(Data to use)

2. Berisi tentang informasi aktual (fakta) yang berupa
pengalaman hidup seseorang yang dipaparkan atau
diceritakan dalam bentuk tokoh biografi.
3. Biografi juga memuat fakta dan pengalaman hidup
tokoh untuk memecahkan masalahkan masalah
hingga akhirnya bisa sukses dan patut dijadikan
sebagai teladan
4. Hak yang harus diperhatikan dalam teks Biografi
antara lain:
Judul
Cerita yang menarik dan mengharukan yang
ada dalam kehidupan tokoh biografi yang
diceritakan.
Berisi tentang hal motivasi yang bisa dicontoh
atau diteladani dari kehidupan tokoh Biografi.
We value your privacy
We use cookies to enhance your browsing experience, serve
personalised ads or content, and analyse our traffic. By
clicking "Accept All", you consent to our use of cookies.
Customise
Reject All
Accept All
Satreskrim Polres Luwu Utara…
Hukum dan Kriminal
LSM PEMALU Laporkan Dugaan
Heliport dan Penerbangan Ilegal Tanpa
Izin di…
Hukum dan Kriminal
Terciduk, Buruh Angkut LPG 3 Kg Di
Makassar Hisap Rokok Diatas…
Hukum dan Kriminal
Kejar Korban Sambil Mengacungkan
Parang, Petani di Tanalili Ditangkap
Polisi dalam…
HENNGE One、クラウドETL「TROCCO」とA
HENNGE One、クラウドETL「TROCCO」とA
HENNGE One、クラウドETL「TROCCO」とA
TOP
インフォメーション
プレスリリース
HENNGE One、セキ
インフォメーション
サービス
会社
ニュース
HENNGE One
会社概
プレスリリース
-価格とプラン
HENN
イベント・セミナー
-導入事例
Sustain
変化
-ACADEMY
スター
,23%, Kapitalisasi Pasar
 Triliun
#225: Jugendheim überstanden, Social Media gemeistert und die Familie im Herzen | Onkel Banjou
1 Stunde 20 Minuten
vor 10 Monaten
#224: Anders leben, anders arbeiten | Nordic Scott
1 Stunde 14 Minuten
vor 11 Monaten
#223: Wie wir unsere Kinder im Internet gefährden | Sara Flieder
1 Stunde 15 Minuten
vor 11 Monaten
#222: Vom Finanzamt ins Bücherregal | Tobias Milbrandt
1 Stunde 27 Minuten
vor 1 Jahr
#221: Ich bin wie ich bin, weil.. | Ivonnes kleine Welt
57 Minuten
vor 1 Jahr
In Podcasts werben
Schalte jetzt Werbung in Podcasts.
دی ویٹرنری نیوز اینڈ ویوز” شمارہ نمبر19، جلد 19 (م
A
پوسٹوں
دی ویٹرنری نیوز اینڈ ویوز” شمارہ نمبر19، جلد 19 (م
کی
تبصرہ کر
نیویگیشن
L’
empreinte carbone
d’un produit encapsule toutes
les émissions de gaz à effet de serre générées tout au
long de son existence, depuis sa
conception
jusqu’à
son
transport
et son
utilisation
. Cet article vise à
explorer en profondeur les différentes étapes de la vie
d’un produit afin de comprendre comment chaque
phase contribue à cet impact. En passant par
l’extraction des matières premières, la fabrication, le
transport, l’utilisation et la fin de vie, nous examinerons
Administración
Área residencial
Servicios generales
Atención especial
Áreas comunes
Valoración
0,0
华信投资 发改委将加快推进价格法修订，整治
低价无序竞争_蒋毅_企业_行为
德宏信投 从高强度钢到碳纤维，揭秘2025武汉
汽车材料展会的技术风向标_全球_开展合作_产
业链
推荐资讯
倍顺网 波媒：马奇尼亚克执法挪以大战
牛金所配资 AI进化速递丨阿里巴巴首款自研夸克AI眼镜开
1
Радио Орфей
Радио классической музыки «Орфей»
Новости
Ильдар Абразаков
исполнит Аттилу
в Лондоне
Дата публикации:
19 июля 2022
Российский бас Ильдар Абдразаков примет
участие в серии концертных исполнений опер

(End Data to use)

Work instruction » From the listing above, repeat exactly the lines starting at the line that includes "sebagai teladan" and ending at the line that includes "#224: Anders leben, anders", with nothing outside that span.

Output for this exercise »
sebagai teladan
4. Hak yang harus diperhatikan dalam teks Biografi
antara lain:
Judul
Cerita yang menarik dan mengharukan yang
ada dalam kehidupan tokoh biografi yang
diceritakan.
Berisi tentang hal motivasi yang bisa dicontoh
atau diteladani dari kehidupan tokoh Biografi.
We value your privacy
We use cookies to enhance your browsing experience, serve
personalised ads or content, and analyse our traffic. By
clicking "Accept All", you consent to our use of cookies.
Customise
Reject All
Accept All
Satreskrim Polres Luwu Utara…
Hukum dan Kriminal
LSM PEMALU Laporkan Dugaan
Heliport dan Penerbangan Ilegal Tanpa
Izin di…
Hukum dan Kriminal
Terciduk, Buruh Angkut LPG 3 Kg Di
Makassar Hisap Rokok Diatas…
Hukum dan Kriminal
Kejar Korban Sambil Mengacungkan
Parang, Petani di Tanalili Ditangkap
Polisi dalam…
HENNGE One、クラウドETL「TROCCO」とA
HENNGE One、クラウドETL「TROCCO」とA
HENNGE One、クラウドETL「TROCCO」とA
TOP
インフォメーション
プレスリリース
HENNGE One、セキ
インフォメーション
サービス
会社
ニュース
HENNGE One
会社概
プレスリリース
-価格とプラン
HENN
イベント・セミナー
-導入事例
Sustain
変化
-ACADEMY
スター
,23%, Kapitalisasi Pasar
 Triliun
#225: Jugendheim überstanden, Social Media gemeistert und die Familie im Herzen | Onkel Banjou
1 Stunde 20 Minuten
vor 10 Monaten
#224: Anders leben, anders arbeiten | Nordic Scott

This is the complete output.